Here is what the highlight does not say, at nineteen years old, after a traumatic long-term breakup cracked open everything he had never dealt with about his own identity. Griffy spent close to three years mixing Xanax with alcohol every single day. He drove away almost every friendship he had. He racked up forty-five thousand dollars in credit card debt with nothing to show for it. He dropped from two hundred and sixty pounds to a hundred and fifty. His parents found him passed out on their couch one day, shallow breathing, low pulse, unable to wake him. He admitted that on the nights he was mixing benzos and alcohol, he had accepted either outcome. He was not trying to die.

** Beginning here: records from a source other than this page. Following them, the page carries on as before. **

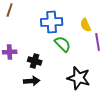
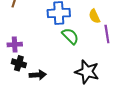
black cross: (35, 61) -> (19, 63), moved

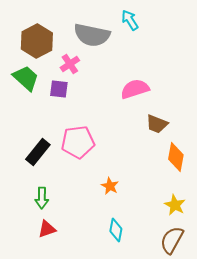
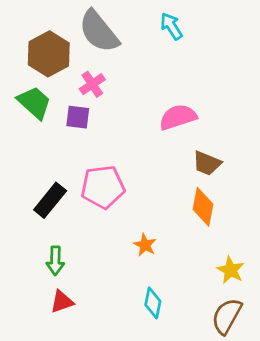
gray semicircle: (92, 35) -> (99, 31), moved, turned 39
orange diamond: (176, 157) -> (203, 207), moved

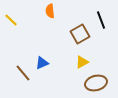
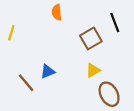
yellow line: (11, 20) -> (11, 33), moved, turned 64
brown ellipse: (96, 83) -> (109, 94), turned 75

He had just stopped caring whether he did or not.
That couch moment and his father's words, look in the mirror and decide what kind of man you want to be, started the turn. Six months of daily outpatient work in a program called Enthusiastic Sobriety, three or four relapses before earning a year sober, thousands of small daily decisions, and a counselor who told him early on that if he got through this, he would be able to use every terrible experience to help other people the same way that counselor was helping him. That sentence has never left him. It is why he is on this podcast.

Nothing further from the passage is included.